For physician groups at 340B hospitals, this is a good time to consider alternatives. Hospitals will be immediately challenged by 340B changes and MIPS, and may find it difficult to maintain existing compensation and employment agreements. Exiting the hospital now may allow medical oncology practices the time and flexibility to respond to the challenges of MIPS and perhaps reap the benefits in the future. Being tied to the very high cost of care in a hospital may make this impossible, and result in low MIPS scores for individual physicians or groups, which may negatively impact future employment prospects.
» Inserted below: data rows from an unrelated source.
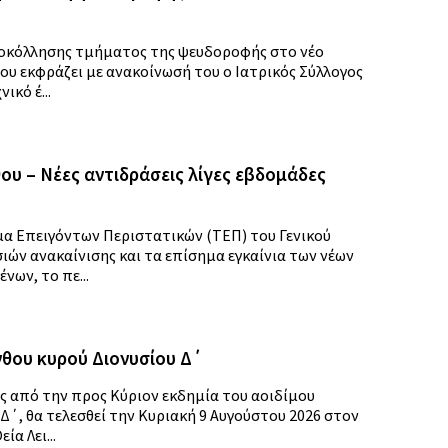
ποκόλλησης τμήματος της ψευδοροφής στο νέο
υ εκφράζει με ανακοίνωσή του ο Ιατρικός Σύλλογος
ικό έ...
υ – Νέες αντιδράσεις λίγες εβδομάδες
 Επειγόντων Περιστατικών (ΤΕΠ) του Γενικού
ών ανακαίνισης και τα επίσημα εγκαίνια των νέων
ων, το πε...
θου κυρού Διονυσίου Δ΄
ς από την προς Κύριον εκδημία του αοιδίμου
΄, θα τελεσθεί την Κυριακή 9 Αυγούστου 2026 στον
α Λει...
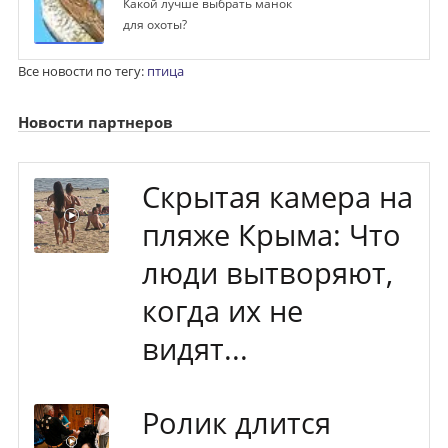
Какой лучше выбрать манок
для охоты?
Все новости по тегу:
птица
Новости партнеров
Скрытая камера на
пляже Крыма: Что
люди вытворяют,
когда их не
видят...
Ролик длится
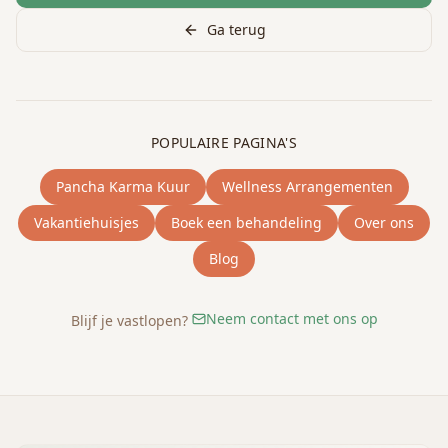
Ga terug
POPULAIRE PAGINA'S
Pancha Karma Kuur
Wellness Arrangementen
Vakantiehuisjes
Boek een behandeling
Over ons
Blog
Neem contact met ons op
Blijf je vastlopen?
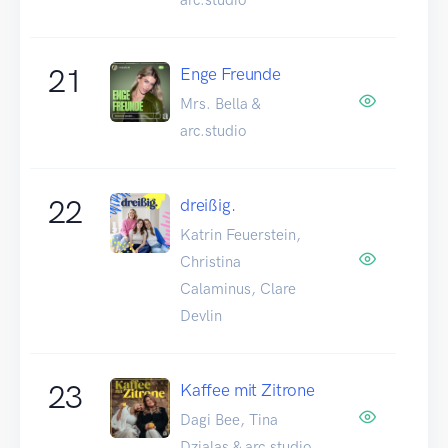
21
Enge Freunde
Mrs. Bella &
arc.studio
22
dreißig.
Katrin Feuerstein,
Christina
Calaminus, Clare
Devlin
23
Kaffee mit Zitrone
Dagi Bee, Tina
Dzialas & arc.studio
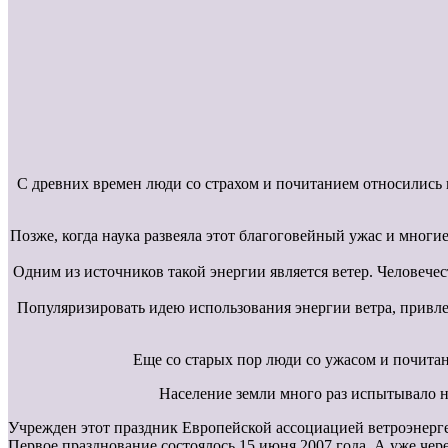
С древних времен люди со страхом и почитанием относились 
Позже, когда наука развеяла этот благоговейный ужас и мног
Одним из источников такой энергии является ветер. Человечес
Популяризировать идею использования энергии ветра, привл
Еще со старых пор люди со ужасом и почитан
Население земли много раз испытывало на
Учрежден этот праздник Европейской ассоциацией ветроэнерг
Первое празднование состоялось 15 июня 2007 года. А уже чере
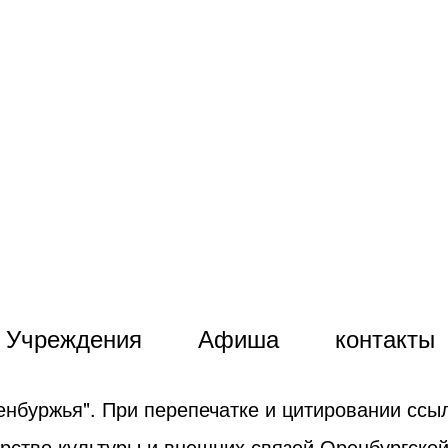
Учреждения
Афиша
контакты
енбуржья". При перепечатке и цитировании ссыл
рство культуры и внешних связей Оренбургской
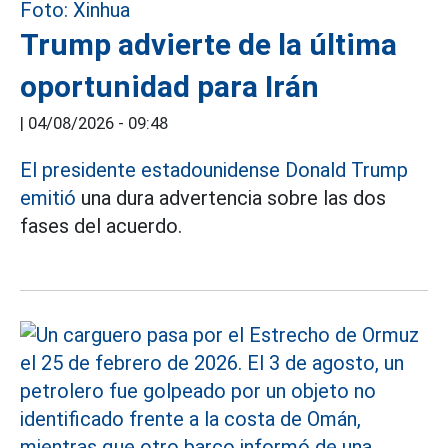
Trump advierte de la última
oportunidad para Irán
|
04/08/2026 - 09:48
El presidente estadounidense Donald Trump
emitió
una dura advertencia sobre las dos
fases del acuerdo.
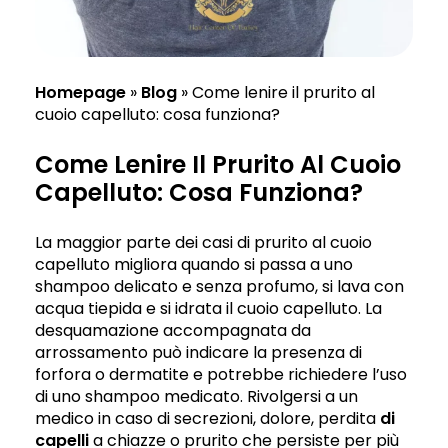
Homepage
»
Blog
»
Come lenire il prurito al
cuoio capelluto: cosa funziona?
Come Lenire Il Prurito Al Cuoio
Capelluto: Cosa Funziona?
La maggior parte dei casi di prurito al cuoio
capelluto migliora quando si passa a uno
shampoo delicato e senza profumo, si lava con
acqua tiepida e si idrata il cuoio capelluto. La
desquamazione accompagnata da
arrossamento può indicare la presenza di
forfora o dermatite e potrebbe richiedere l’uso
di uno shampoo medicato. Rivolgersi a un
medico in caso di secrezioni, dolore, perdita
di
capelli
a chiazze o prurito che persiste per più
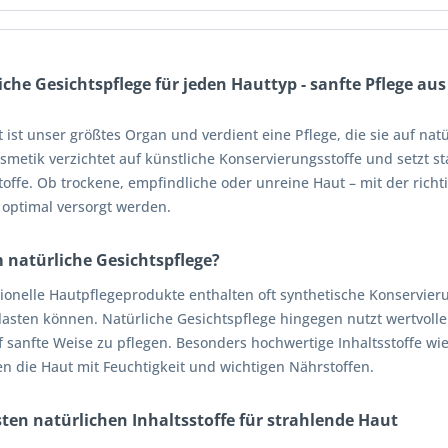
iche Gesichtspflege für jeden Hauttyp - sanfte Pflege au
 ist unser größtes Organ und verdient eine Pflege, die sie auf nat
metik verzichtet auf künstliche Konservierungsstoffe und setzt sta
toffe. Ob trockene, empfindliche oder unreine Haut – mit der rich
 optimal versorgt werden.
natürliche Gesichtspflege?
ionelle Hautpflegeprodukte enthalten oft synthetische Konservieru
asten können. Natürliche Gesichtspflege hingegen nutzt wertvolle 
f sanfte Weise zu pflegen. Besonders hochwertige Inhaltsstoffe wi
en die Haut mit Feuchtigkeit und wichtigen Nährstoffen.
sten natürlichen Inhaltsstoffe für strahlende Haut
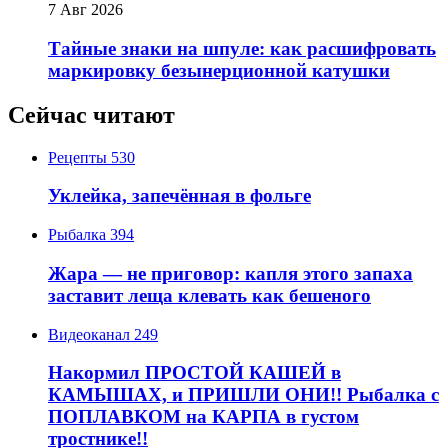
7 Авг 2026
Тайные знаки на шпуле: как расшифровать
маркировку безынерционной катушки
Сейчас читают
Рецепты
530
Уклейка, запечённая в фольге
Рыбалка
394
Жара — не приговор: капля этого запаха
заставит леща клевать как бешеного
Видеоканал
249
Накормил ПРОСТОЙ КАШЕЙ в
КАМЫШАХ, и ПРИШЛИ ОНИ!! Рыбалка с
ПОПЛАВКОМ на КАРПА в густом
тростнике!!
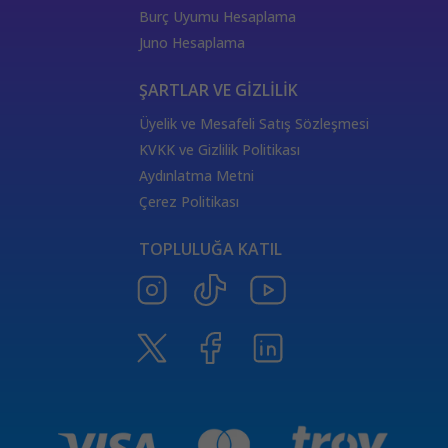
444 Görmek
333 Melek Sayısı Anlamı
Burç Uyumu Hesaplama
555 Melek Sayısı Anlamı
444 Manevi Anlamı
Juno Hesaplama
aslan
boğa
Dünya Kartı Sağlık Anlamı
değişken
burçların elementleri
yükselen başak
ŞARTLAR VE GİZLİLİK
doğum haritası
7.ev
2.ev
Üyelik ve Mesafeli Satış Sözleşmesi
Satürn Balık burcunda
yükselen burçların özellikleri
KVKK ve Gizlilik Politikası
Tarot Destesi
ThetaHealing seansı
kundalini reiki
Aydınlatma Metni
Satürn burcu
Venüs burcu
Tarot Uzmanları
Çerez Politikası
555 Görmek
Numeroloji Uzmanı
Kozmik Enerji Şifası
TOPLULUĞA KATIL
Aşıklar Tarot Kartı
777 Melek Sayısı
000 Mesajı
Merkür Oğlak burcunda
Güneş Tarot Sağlık Anlamı
Ay Tarot Sağlık Anlamı
8 sayısının anlamı
Değnek Üçlüsü Anlamı
yıldız kartı aşk anlamı
Denge kartı anlamı
Burçlar ve Moda
DEĞNEK BEŞLİSİ KARİYER ANLAMI
TAROTTA DEĞNEK DOKUZLUSU AŞK ANLAMI
tarotta değnek ikilisi sağlık anlamı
340B created enormous distortions in the delivery of medical oncology care in the US. Perversely, very high cost organizations reaped disproportionately high margins, based on government mandated subsidies, provided exclusively by private industry. The impact on independent oncology practices was immediate and negative. To fully benefit from the opportunity of 340B, participating institutions increased their cost basis and financial/operational risk by buying and expanding their employed physicians. The new rules which go into effect January 2018, threaten the viability of these operations, and the new MIPS rules add an additional layer of risk and operating challenges, with substantial and long lasting negative potential impacts. From a strategic perspective, it is imperative for both 340B medical oncology institutions and their employed physicians to consider independent strategies to mitigate looming risks.